Critique?
I suppose I inhabit the relatively decentered position of a student in the Humanities.
Nietzsche on the need for a genealogical critique of morals:
“Let us articulate this new demand: we need a critique of moral values, the value of the values themselves must first be called into question – and for that there is a need knowledge of the conditions and circumstances in which they grew, under which they evolved and changed (morality as a consequence, as symptom, as mask, as tartufferie, as illness, as misunderstanding; but also morality as cause, as remedy, as stimulant, as restraint, as poison), a knowledge of a kind that has never yet existed or even been desired. One has taken the value of these “values” as given, as factual, as beyond all question; one has hitherto never doubted or hesitated in the slightest degree in supposing “the good man” to be greater value than “the evil man,” of greater value in the sense of furthering the advancement and prosperity of man in general (the future of man included). But what if the reverse were true?” (20, Genealogy of Morals)
Foucault on the setting to work of genealogy:
“1. Genealogy is gray, meticulous, and patiently documentary. It operates on a field of entangled and confused parchments on documents that have been scratched over and recopied many times.” (Language, Counter-memory, Practice, 139)
“A genealogy of values, morality, and asceticism, and knowledge will never confuse itself with a quest for their ‘origins,’ will never
neglect as inaccessible the vicissitudes of history. On the contrary, it will cultivate the details and accidents that accompany every beginning; it will be scrupulously attentive to their petty malice; it will await their emergence, once umasked, as the face of the other…The genealogist needs history to dispel the chimeras of origin, somewhat in the manner of the pious philosopher who needs a doctor to exorcise the shadow of his soul.” (144)
Gramsci on the study of philosophy:
“Having first shown that everyone is a philosopher, though in her one way and unconsciously, since even in the slightest manifestation of any intellectual activity whatever, in ‘language’, there is contained specific conception of the world, one then moves on to the second level, which is that of awareness and criticism.”
“Note II. Philosophy cannot be separated from the history of philosophy, nor can culture from the history of culture. In the most immediate and relevant sense, one cannot be a philosopher by which I mean have a critical and coherent conception of the world, without having a consciousness of its historicity, of the phase of development which it represents and of the fact that it contradicts other conceptions or elements of other conceptions. One’s conception of the world is a response to certain specific problems posed by reality, which are quite specific and ‘original’ in their immediate relevance.” (324, Prison Notebooks)
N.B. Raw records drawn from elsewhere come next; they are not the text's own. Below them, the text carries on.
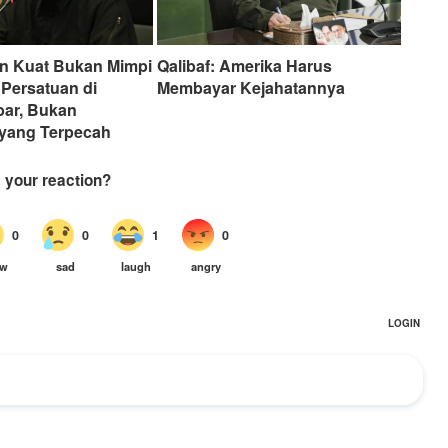
ran Kuat Bukan Mimpi
Qalibaf: Amerika Harus
Persatuan di
Membayar Kejahatannya
ar, Bukan
yang Terpecah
Simone de Beauvoir on becoming:
“One is not born, but rather becomes, a woman. No biological, psychological, or economic fate
determines the figure that the human female presents in society; it is civilization as a whole that produces this creature, intermediate between male and eunuch, which is described as feminine. Only the intervention of someone else can establish an individual as an Other.” (Second Sex, 267)
Frantz Fanon, “The Black Man and Language”
“To speak means being able to use a certain syntax and possessing the morphology and such a language but it means above all assuming a culture and bearing the weight of a civilization.”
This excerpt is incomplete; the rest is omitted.